**WHAT IS EXPECTED**
Repeat exactly the lines of the entries below from the one with "OpenStreetMap" through the one with "Herausgegeben von", both ends included, and nothing else.

**GIVEN DATA**
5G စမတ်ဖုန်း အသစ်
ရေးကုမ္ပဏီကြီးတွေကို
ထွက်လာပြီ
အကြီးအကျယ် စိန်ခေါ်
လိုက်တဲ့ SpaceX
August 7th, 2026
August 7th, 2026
==
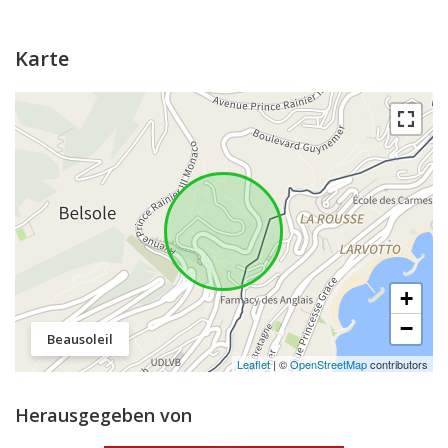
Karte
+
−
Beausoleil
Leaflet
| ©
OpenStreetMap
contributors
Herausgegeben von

**SOLUTION TO THE PROBLEM**
OpenStreetMap
contributors
Herausgegeben von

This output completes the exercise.